I managed to solve the NUC-no-GPU issue, just change ‘glimagesink’ to ‘v4l2sink’, because glimagesink displays video via OpenGL, which will try to look for a non-existing GPU for hardware-accelerated rendering.

2 Likes

oh, that’s good news. So, you have it running with no problems now?

BTW, I did a test with a Ryzen 5700u with no external GPU and the Linux streaming seemed to work fine.

I recently got a fresh Jetson Nano today and was testing OpenCV. I’m posting my Python script below for a basic test. Note that I cut down the resolution to 2K. Also, I’m getting an undervoltage throttling error. I’m going to need to buy a better power supply. However, even with the current throttling issue, I was able to do basic frame resizing test of OpenCV using gstthetauvc. The new unit also does not have a fan and I may be getting thermal throttling as well. I’m making a video of the complete setup from opening the box. I will post here when I complete the video

import cv2

# cap = cv2.VideoCapture(0)
cap = cv2.VideoCapture("thetauvcsrc mode=2K ! decodebin ! autovideoconvert ! video/x-raw,format=BGRx ! queue ! videoconvert ! video/x-raw,format=BGR ! queue ! appsink");


# Check if the webcam is opened correctly
if not cap.isOpened():
    raise IOError("Cannot open webcam")

while True:
    ret, frame = cap.read()
    frame = cv2.resize(frame, None, fx=0.25, fy=0.25, interpolation=cv2.INTER_AREA)
    cv2.imshow('Input', frame)

    c = cv2.waitKey(1)
    if c == 27:
        break

cap.release()
cv2.destroyAllWindows()
1 Like

I just ordered the components below for the Jetson Nano. If people are suffering from super slow framerates, they should make sure that they are using a stable power supply connected to the 5V 4A power supply and not the 5V 2A microUSB connector.

I’m getting this error during the stream.

image

The people on the NVIDIA forum are suggesting a 5.5V 3A or greater power source. I couldn’t find a reliable 5.5V 3A or greater power source, so I ordered the Seed Studio one above and will see if it works. People on the forum were attaching scopes to the input power and making custom wires.

If the seed studio power supply doesn’t work to eliminate the power problem, I’m going to get a bench power supply like the one below to try and supply 5.5V 3A.

link

Yes, since NUC worked for me, I will stick with it! As for the nano issue, i cant solve it. I will try to do it in the future i guess. Thanks for the help!

Another thing i want to ask is: there are about 0.8s~1s delays when using gst_viewer or gst_loopback. Is there a way to reduce this delay?

I’m making a video on using the NVIDIA Jetson B01 with 4GB of RAM. It’s a fresh install using gstthetauvc. I got unsatisfactory framerates in my last test. However, I was getting current errors constantly on my screen.

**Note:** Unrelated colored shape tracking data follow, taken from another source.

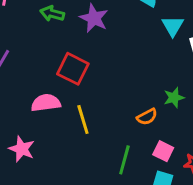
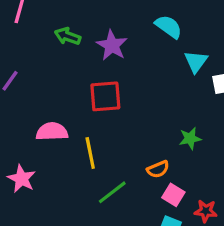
red square: (73, 69) -> (105, 96), moved, turned -36
orange semicircle: (147, 117) -> (158, 169), moved
green line: (124, 160) -> (112, 192), moved, turned 32

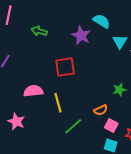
purple star: (112, 45) -> (81, 35), moved

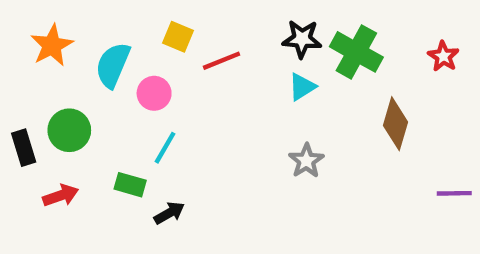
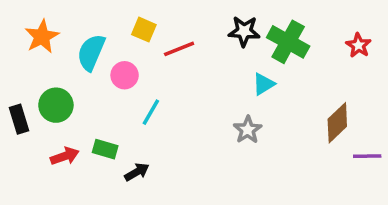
cyan triangle: (302, 87) -> (263, 84), moved
brown diamond: (396, 124) -> (337, 123), moved, turned 30
cyan line: (165, 148) -> (151, 112), moved
red arrow: (61, 196) -> (65, 156), moved

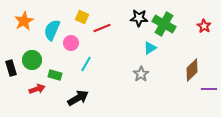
green rectangle: (105, 149) -> (55, 75), moved
black arrow: (137, 172) -> (78, 98), size x1.5

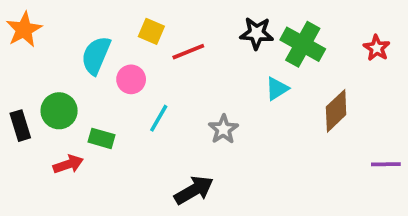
orange star: (24, 21) -> (24, 30), moved
brown diamond: (192, 70) -> (336, 111), moved
gray star: (141, 74) -> (223, 129), moved
black arrow: (78, 98) -> (194, 190), moved

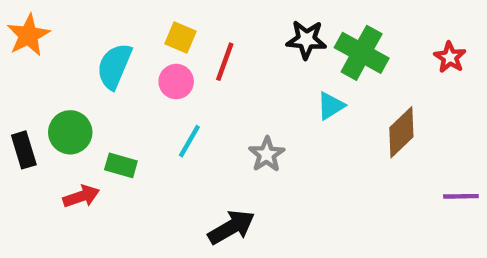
red line: (188, 52) -> (225, 62), turned -48
pink circle: (131, 79) -> (176, 82), moved

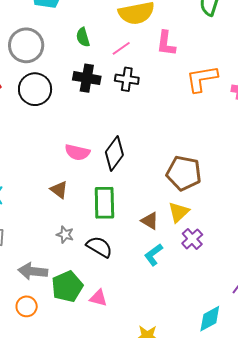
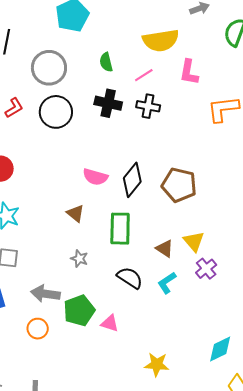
brown pentagon: (184, 173) -> (179, 185), moved
yellow triangle: (179, 212) -> (194, 241), turned -30
black semicircle: (99, 247) -> (130, 278), moved

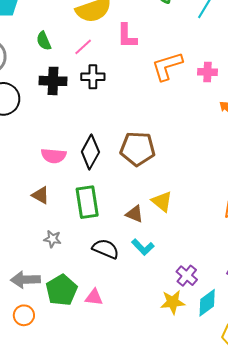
purple cross: (206, 269) -> (187, 276), moved
cyan L-shape: (167, 283) -> (143, 247), turned -90
yellow star: (157, 364) -> (173, 302), moved

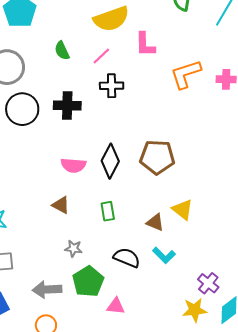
black cross: (53, 81) -> (67, 105), moved
green rectangle: (87, 202) -> (108, 211), size x0.6
green pentagon: (61, 290) -> (88, 281), moved

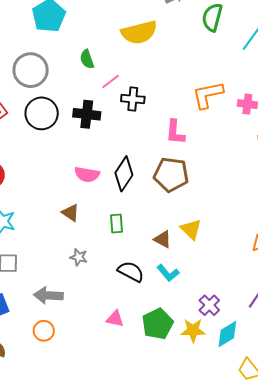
pink L-shape: (145, 44) -> (175, 132), moved
pink line: (101, 56) -> (111, 82), moved
green pentagon: (88, 281) -> (158, 324), moved

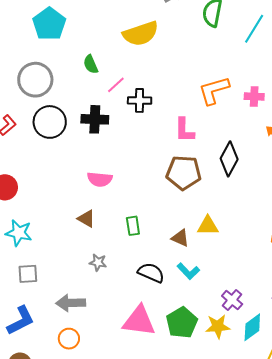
black diamond: (124, 174) -> (229, 159), moved
yellow triangle: (191, 229) -> (208, 226), turned -40
pink triangle: (115, 319) -> (139, 321), size x1.8

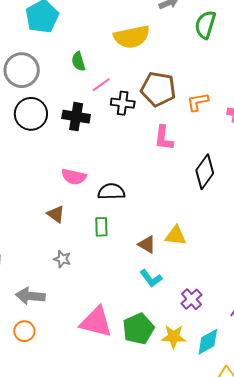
orange L-shape: (214, 90) -> (198, 102), size x0.7
brown pentagon: (184, 173) -> (158, 89), moved
black semicircle: (151, 273) -> (111, 192), moved, turned -32
purple cross: (232, 300) -> (192, 299), moved

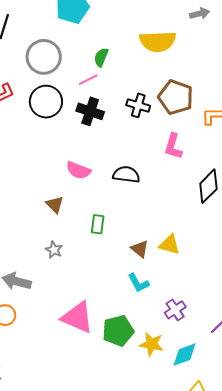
green semicircle: (78, 61) -> (101, 57), turned 30
pink line: (101, 85) -> (88, 80), moved
black semicircle: (111, 192) -> (126, 174), moved

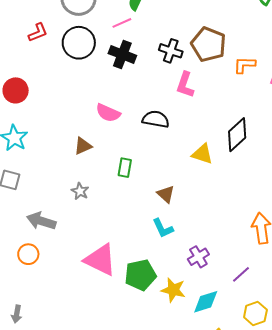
pink L-shape: (173, 146) -> (185, 85), moved
brown triangle: (55, 205) -> (83, 146), turned 48
yellow triangle: (170, 245) -> (202, 154), moved

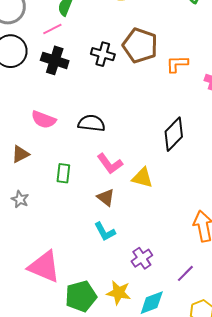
pink L-shape: (185, 85) -> (110, 164), moved, turned -52
yellow triangle: (202, 154) -> (142, 178), moved
green pentagon: (140, 275) -> (81, 296), moved

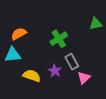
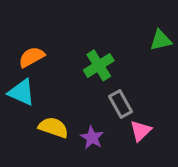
cyan triangle: (13, 55) -> (22, 92), turned 30
purple star: (55, 71) -> (92, 138), moved

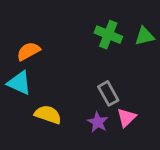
green cross: (99, 65) -> (108, 35), moved, turned -36
purple star: (92, 138) -> (98, 122), moved

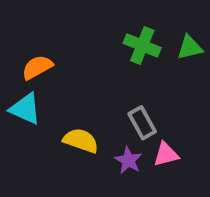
yellow semicircle: (48, 115) -> (81, 141), moved
pink triangle: (126, 118) -> (166, 154), turned 30

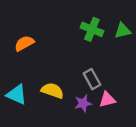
cyan triangle: (25, 109) -> (17, 94), moved
purple star: (128, 160) -> (83, 103), turned 30

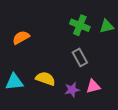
gray rectangle: (92, 79) -> (80, 57), moved
cyan triangle: (17, 94) -> (14, 82), turned -30

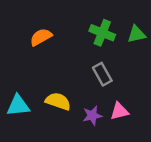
orange semicircle: (21, 37) -> (41, 37), moved

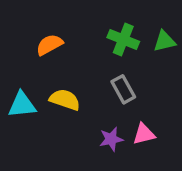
yellow semicircle: (58, 101) -> (65, 100), moved
cyan triangle: (18, 106) -> (22, 105), moved

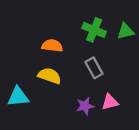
orange semicircle: (49, 45) -> (52, 46), moved, turned 36
cyan triangle: (22, 105) -> (18, 97), moved

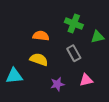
green triangle: (126, 31) -> (97, 37), moved
purple star: (85, 106) -> (57, 84), moved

I’ll post the video here when I’m done as it may help you get gstthetauvc working.

I ran a test using hardware acceleration of a discrete NVIDIA graphics card showing a 50% reduction in latency.

There is also information on compiling ffmpeg for the Jetson at the end of that link.

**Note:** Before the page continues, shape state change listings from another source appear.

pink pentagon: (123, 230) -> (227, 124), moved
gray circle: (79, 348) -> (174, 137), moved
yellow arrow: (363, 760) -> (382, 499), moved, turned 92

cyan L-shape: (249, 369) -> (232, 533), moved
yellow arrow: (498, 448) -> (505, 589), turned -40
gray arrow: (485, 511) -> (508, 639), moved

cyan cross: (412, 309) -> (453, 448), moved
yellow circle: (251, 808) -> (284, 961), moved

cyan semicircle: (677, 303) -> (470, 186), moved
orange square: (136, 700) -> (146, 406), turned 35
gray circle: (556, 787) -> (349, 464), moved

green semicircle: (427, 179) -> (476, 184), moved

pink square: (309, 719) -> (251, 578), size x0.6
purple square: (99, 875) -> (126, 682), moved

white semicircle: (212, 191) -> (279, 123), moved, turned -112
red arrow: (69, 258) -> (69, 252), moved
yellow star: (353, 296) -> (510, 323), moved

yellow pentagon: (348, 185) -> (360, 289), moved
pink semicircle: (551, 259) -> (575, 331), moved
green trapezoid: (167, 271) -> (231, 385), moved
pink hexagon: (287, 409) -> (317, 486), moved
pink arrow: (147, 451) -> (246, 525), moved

The lowest latency achievable is approximately 250ms. The primary source of latency is the internal camera stitching pipeline. There is nothing we can do as a community to bypass the pipeline.

These things are in our control and may have some impact, especially if the latency is considerably above 250ms.

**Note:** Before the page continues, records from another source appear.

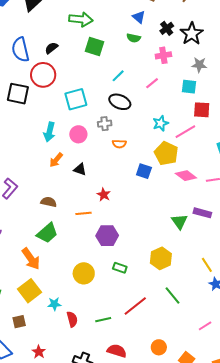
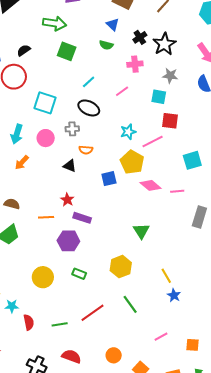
cyan square: (76, 99) -> (45, 103), turned 30
black triangle: (80, 169) -> (70, 166), moved
blue square: (144, 171) -> (109, 179), turned -35
purple rectangle: (202, 213) -> (82, 218), moved

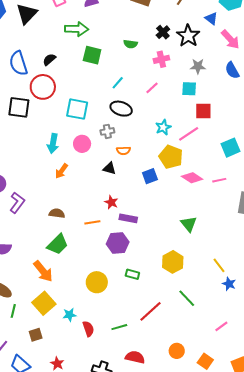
blue triangle: (113, 24) -> (211, 18), moved

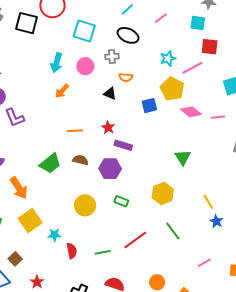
purple L-shape: (17, 203) -> (15, 118), turned 115
brown semicircle: (57, 213) -> (80, 160), moved
orange line: (92, 222) -> (75, 131), moved
orange arrow: (43, 271) -> (19, 188), moved
brown square: (36, 335) -> (15, 259), moved, turned -32

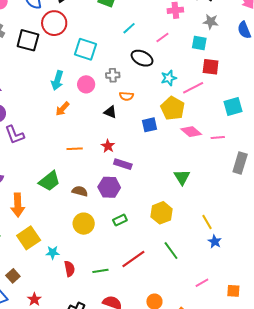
black ellipse: (128, 35) -> (142, 58), moved
brown semicircle: (80, 160) -> (80, 191), moved
orange arrow: (19, 188) -> (18, 205), turned 30
green rectangle: (121, 201) -> (120, 220), turned -48

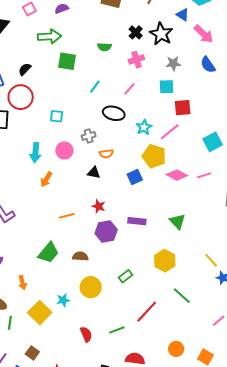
cyan square: (85, 49) -> (57, 116), size x0.6
purple rectangle: (123, 164) -> (137, 221), moved
purple hexagon: (109, 187) -> (106, 231), moved
orange arrow: (18, 205) -> (22, 283), size x0.6
cyan star: (53, 253) -> (63, 300), moved

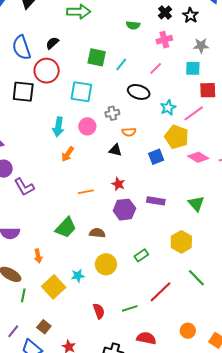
black star: (161, 34) -> (190, 15), size x0.7
green square: (67, 61) -> (97, 57), moved
cyan square: (57, 116) -> (81, 92), size x1.6

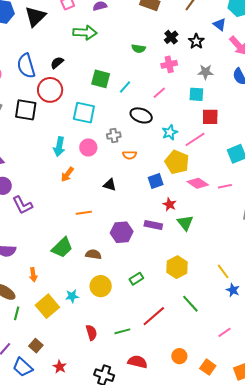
black triangle: (115, 150) -> (110, 185), moved
red star: (118, 184) -> (170, 204), moved
green triangle: (196, 204) -> (185, 223), moved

  • hardware acceleration of video compression
  • recompile either gstreamer or ffmpeg from source with optimizations for your specific hardware
  • recompile opencv (if you’re using it) from source with optimizations (if you have a separate GPU or a jetson, compile with CUDA support)
  • if you’re using a single board computer, make sure it has a stable power supply. The Jetson Nano microUSB port doesn’t seem to deliver enough power for a good stream
  • make sure that the computer is not thermal throttling. You can just point a standard household fan on your CPU for a test

I’ve used this video in the past

It’s going to take a while for my power supply to arrive.